I’ve read a number of articles lately that point out a potentially fatal flaw in large language models (LLMs) that drive the output of generative transformers like ChatGPT. And now that I think about it, it’s so obvious. Way, way back in the dawn of computing we had a saying: garbage in, garbage out, or GIGO. A computer program’s output can only be as good as the information it is given as input.
ChatGPT 3 and 4 are amazing – they exhibit surprising, lifelike “behavior”. They can do things you wouldn’t expect. They can produce perfect prose – essays, articles, technical and creative documents. But that perfect English language output is based on the only thing the software knows – the billions of documents used to train it, the LLM.

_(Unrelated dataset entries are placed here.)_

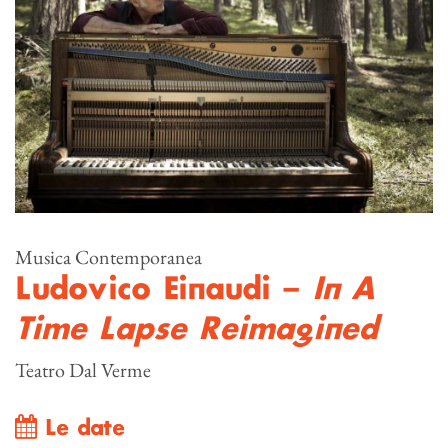
Musica Contemporanea
Ludovico Einaudi –
In A
Time Lapse Reimagined
Teatro Dal Verme
Le date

But what happens when some or many of those documents are slanted in a certain political or religious direction? Or some of those documents contain mistakes or outright lies? With the right inputs, ChatGPT could become a completely convincing Holocaust denier. Or flat-Earther. Or a very convincing pick-your-party political propagandist.
The problem now is that most people have no idea what they’re dealing with, and have no real interest in knowing. ChatGPT is the hot new tech thing, and it’s going to be everywhere. They just like the results of having a simple language interface to the mysterious world of computers. But they could well be conversing with a convincing liar, or a marginally-insane piece of software. This is a *serious* problem, not just for Joe Average, but for everyone. How do we keep powerful generative transformers from becoming powerful propaganda tools?

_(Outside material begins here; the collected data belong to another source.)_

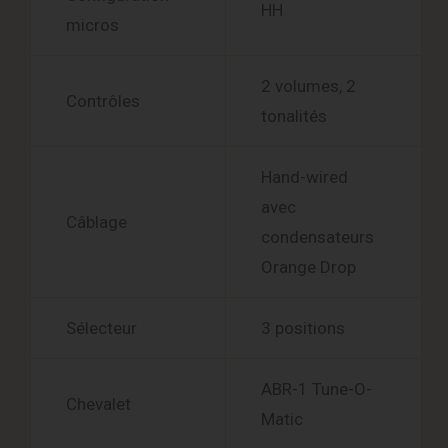
HH
micros
2 volumes, 2
Contrôles
tonalités
Hand-wired
avec
Câblage
condensateurs
Orange Drop
Sélecteur
3 positions
ABR-1 Tune-O-
Chevalet
Matic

The genie is pretty much out of the bottle – I don’t think there’s any going back now. How do you fact check an entity that is faster, works 24×7, and has a much larger (though almost certainly flawed) knowledge base than you? Who will the public believe – an educated person or the all-powerful software machine?
Maybe, just maybe, we’ll find a way to curate and certify the inputs to generative transformers and be able to trust their output. But until we do that, no one should trust what they get from a ChatGPT-type machine. GIGO.